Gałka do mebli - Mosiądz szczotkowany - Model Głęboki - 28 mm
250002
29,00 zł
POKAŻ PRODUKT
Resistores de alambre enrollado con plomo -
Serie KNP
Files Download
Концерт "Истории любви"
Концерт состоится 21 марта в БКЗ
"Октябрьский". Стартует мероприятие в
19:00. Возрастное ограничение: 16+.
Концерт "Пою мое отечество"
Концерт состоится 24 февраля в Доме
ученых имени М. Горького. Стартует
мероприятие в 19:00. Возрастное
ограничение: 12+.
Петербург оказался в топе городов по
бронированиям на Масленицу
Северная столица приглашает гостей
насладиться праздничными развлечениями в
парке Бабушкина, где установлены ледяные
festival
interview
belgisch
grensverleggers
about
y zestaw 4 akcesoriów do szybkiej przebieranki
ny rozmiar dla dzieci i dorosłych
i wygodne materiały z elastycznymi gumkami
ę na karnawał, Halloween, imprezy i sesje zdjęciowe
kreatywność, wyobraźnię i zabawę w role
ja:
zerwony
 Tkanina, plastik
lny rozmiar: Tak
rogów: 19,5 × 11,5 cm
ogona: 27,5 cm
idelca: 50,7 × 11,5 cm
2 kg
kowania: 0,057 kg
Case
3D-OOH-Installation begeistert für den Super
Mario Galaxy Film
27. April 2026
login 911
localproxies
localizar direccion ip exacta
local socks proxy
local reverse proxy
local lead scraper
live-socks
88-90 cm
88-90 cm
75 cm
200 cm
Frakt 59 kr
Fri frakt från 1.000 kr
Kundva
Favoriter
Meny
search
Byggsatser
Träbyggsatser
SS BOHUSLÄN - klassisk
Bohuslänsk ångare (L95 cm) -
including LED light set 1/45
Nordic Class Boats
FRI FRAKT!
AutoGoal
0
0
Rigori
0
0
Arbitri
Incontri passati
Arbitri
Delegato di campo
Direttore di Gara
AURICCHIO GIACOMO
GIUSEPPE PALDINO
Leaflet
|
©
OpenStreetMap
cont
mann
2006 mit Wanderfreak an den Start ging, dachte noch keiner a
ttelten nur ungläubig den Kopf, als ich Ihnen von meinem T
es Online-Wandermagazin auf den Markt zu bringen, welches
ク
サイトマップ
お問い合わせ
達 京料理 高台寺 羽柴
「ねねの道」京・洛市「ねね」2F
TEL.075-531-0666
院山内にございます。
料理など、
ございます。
·····
Problem details: Beginning with the first line of the entries, repeat each line exactly until you have reproduced the one containing "ограничение: 12+.", and add nothing further.

Solution to this problem:
Gałka do mebli - Mosiądz szczotkowany - Model Głęboki - 28 mm
250002
29,00 zł
POKAŻ PRODUKT
Resistores de alambre enrollado con plomo -
Serie KNP
Files Download
Концерт "Истории любви"
Концерт состоится 21 марта в БКЗ
"Октябрьский". Стартует мероприятие в
19:00. Возрастное ограничение: 16+.
Концерт "Пою мое отечество"
Концерт состоится 24 февраля в Доме
ученых имени М. Горького. Стартует
мероприятие в 19:00. Возрастное
ограничение: 12+.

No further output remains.